When We Were Animals(60)



“Do you think…” Miss Simons began. But she didn’t seem to know how to phrase the next part.

I wanted to put her out of her misery. It made me anxious to see adults flounder like that.

“The thing is,” I said, “he’s still in love with my mother. I’ve told him he should try to move on, but he just thinks about her all the time.”

“No one could ever replace your mother, and that’s not what I’m trying to do here.”

“I know.”

Now I was beginning to be confused by the conversation. But we were pulling up in front of my house, and it seemed important to finish things.

“Anyway,” I said. “You’re very nice, but I don’t think he’d be interested in dating right now.”

She looked at me, and she seemed confused. Then something occurred to her.

“Oh,” she said. “I’m afraid I’ve messed this all up. I just wanted to do right by you.”

Just then the door of the house opened, and my father emerged. It was a strange thing, because he was not usually home at this time of the afternoon. Also, he did not seem surprised to see me sitting in my physics teacher’s car, nor did he come down the path to meet me.

“I asked him,” Miss Simons said, “your father. I asked him if I could be the one to talk to you about it.”

I felt sick to my stomach in the way that you sometimes do at those moments when you realize the world has been playing tricks on you.

Miss Simons had not been asking my permission to see my father—she was telling me that they had already been seeing each other behind my back. She was not the petitioner but the executioner.

I opened the car door and pushed myself up and out.

As I passed him on the way into the house, my father called after me in a voice that expected no response:

“Lumen. Lumen.”

I walked out of his voice. That’s what it felt like. I opened the door in the room of my father’s voice, stepped outside, and shut the door behind me.

*



They had been seeing each other since the fall—but I was only told about it after the fact, perhaps as a punishment for my having succumbed to the corruptions of adulthood. Everyone was dirty now. We might as well bare it all. It soon became a habit for Margot Simons to spend evenings with my father and me at our house.

She was maybe ten years younger than my father and very pretty in an angular way. Her lipstick always looked like it had been recently applied, and her brunette hair was trimmed perfectly along her jawline. Her purse rattled with tubes of mascara and clamshells of powder and tortoiseshell combs and an assortment of clips and fasteners to hold her comeliness in place. She wore jeans when she came to our house, and the first thing she did when she arrived was take off her shoes to expose whatever playful color her toenails were painted that day. Her feet were bony, and she folded them up under her when she joined my father and me on the couch for our regular Saturday evening viewings of black-and-white movies.

She would yawn and rest her head on my father’s shoulder, and I hated her.

Her attempts at befriending me did not help. She promised she would take me shopping at the mall the next county over. When she said it, my father chuckled uncomfortably and shook his head. He knew I was not a typical teenage girl, one who gets giddy about shopping for dresses at the mall. I glared at him.

One night, after she had left, I confronted him in the kitchen.

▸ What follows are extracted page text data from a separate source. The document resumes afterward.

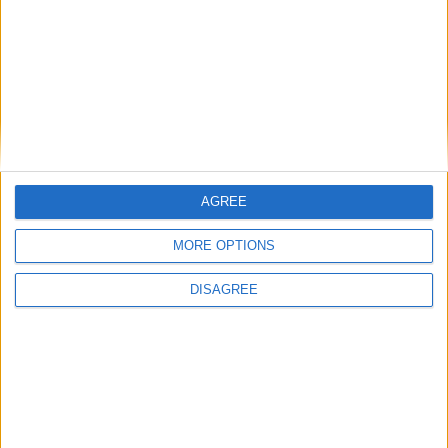
BOOK YOUR CAMBRIDGE CITY BREAK
AGREE
MORE OPTIONS
DISAGREE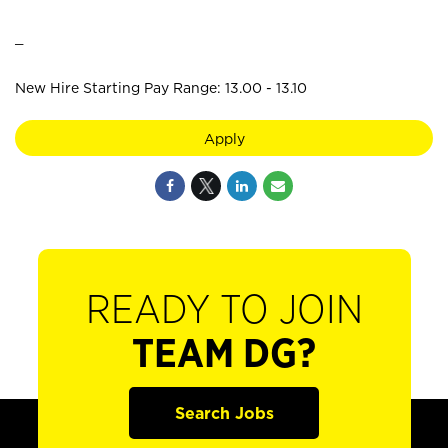
_
New Hire Starting Pay Range: 13.00 - 13.10
Apply
READY TO JOIN
TEAM DG?
Search Jobs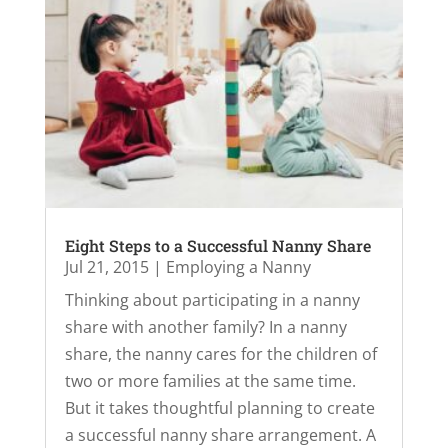
Eight Steps to a Successful Nanny Share
Jul 21, 2015
|
Employing a Nanny
Thinking about participating in a nanny
share with another family? In a nanny
share, the nanny cares for the children of
two or more families at the same time.
But it takes thoughtful planning to create
a successful nanny share arrangement. A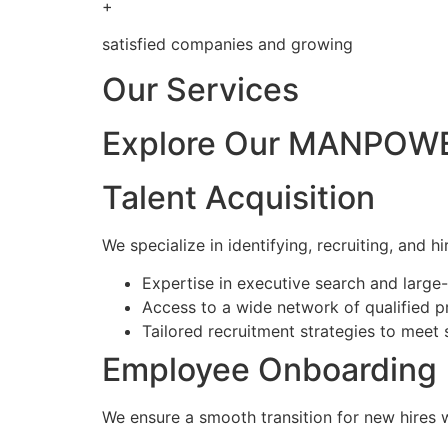
+
satisfied companies and growing
Our Services
Explore Our MANPOWE
Talent Acquisition
We specialize in identifying, recruiting, and hi
Expertise in executive search and larg
Access to a wide network of qualified p
Tailored recruitment strategies to meet 
Employee Onboarding
We ensure a smooth transition for new hires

“Do you love her?” I asked.

“I don’t know. I think I could.”

“Will you marry her?”

“Lumen.” He leaned forward and touched my hair with his hand, as though trying to incant some long-lost version of himself and me. “I used to hold you on a pillow in my lap. Look at you now.”

But when I gave him nothing but a cold look in return, he drew back his hand as though it had been bitten. He looked poisoned, miserable.

“Look,” he said, and now there was nothing delicate about his voice. He had rarely in his life used this tone with me, and it had always made me feel criminal. He was explaining something, for better or worse, and whether I liked it or not was beside the point. I shrank back. “I didn’t tell you before because I didn’t want to hurt you. No one can replace your mother.”

“No one’s talking about her. Who brought her up?” I was irritated at the way everyone was forecasting the damage I would suffer as a result of my loyalty to my mother. I didn’t like being second-guessed.

“I’m just saying I was being careful. But now, now that you’re…growing up…”

And that was it. It was his euphemism for breaching. We are always told that honesty and truth are the shining ideals. But sometimes the truth could be used as a punishment. That’s what I learned on that day.

“Go away,” I told him.

I wanted to hurt them. I wanted to hurt them all. My father and Margot Simons. Blackhat Roy and Rose Lincoln. Boring, bland Polly. Peter Meechum, who seemed ennobled by hurt. Even my mother, who left me early on rather than staying by my father’s side and being the one single love of his life—even my mother, the imaginary doll whose enfabulation seemed to grow more and more childish with each passing day. I wanted to hurt her, too, for not being real.

*



The kind of geologist my father was was an engineering geologist—which meant that he studied how characteristics of the natural landscape might affect the man-made structures that are built on top of it. He was a person who knew how to harmonize man and nature. He created elaborate three-dimensional simulations on his computer that spun freely in space. When I was a young girl, I admired them, wishing to be able to create such pretty artifacts of my own. He also had a whole set of magnifying lenses that I liked to observe the world through.